Getting started

This is an interface module to the SAS System. It connects to SAS 9.4 (released July 2013) or newer and enables Python programmers to take advantage of their licensed SAS infrastructure through Python 3.x.

The interface is designed to enable programmers to use Python syntax and constructs to interact with SAS. The interface makes SAS the analytical engine–or “calculator” for data analysis. In its most simple form, it is a code translator that accepts Python commands and converts them into SAS language statements. The statements are run, and then the results are returned to Python to be displayed or accessed.

This is an open source project. Your contributions are appreciated and encouraged. Please open issues in gitlab for problems that you see!

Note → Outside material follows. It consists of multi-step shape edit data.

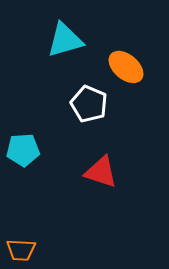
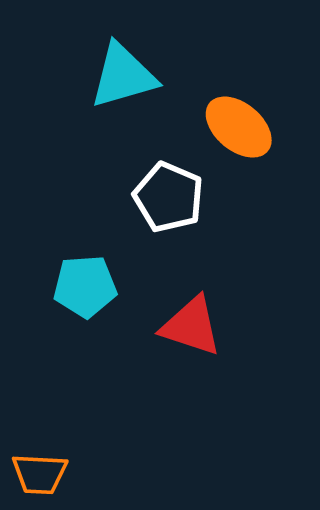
cyan pentagon: (23, 150) -> (85, 286), moved

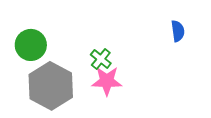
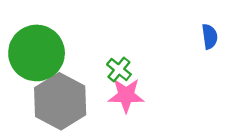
green circle: (31, 45) -> (37, 53), size x1.5

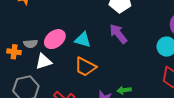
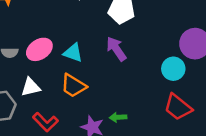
white triangle: (44, 61) -> (31, 87), moved

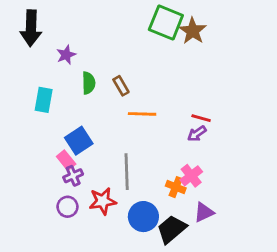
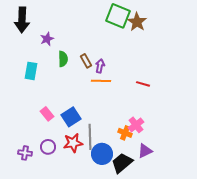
purple arrow: (197, 134) -> (100, 66), moved, turned 136
blue square: (79, 141) -> (71, 117), moved
gray line: (127, 172) -> (90, 137), moved
purple cross: (73, 176) -> (25, 153), moved, turned 32

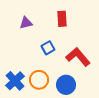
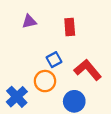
purple triangle: (26, 23) -> (29, 21), moved
orange circle: (39, 80) -> (45, 81), moved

The rest of this section demonstrates how to use this module with a simple example. The example uses Kaggle Resources Analytics data.

Initial import

It is assumed you have already done the installation and configuration. If you have not, refer to that section for more information.

import saspy
import pandas as pd
from IPython.display import HTML

Start a SAS session

In the following code we start a SAS session named sas using the default configuration. Each SAS session is a connection to a separate SAS instance. The cfgname parameter specifies the configuration definition (in sascfg.py) to use for the connection to SAS.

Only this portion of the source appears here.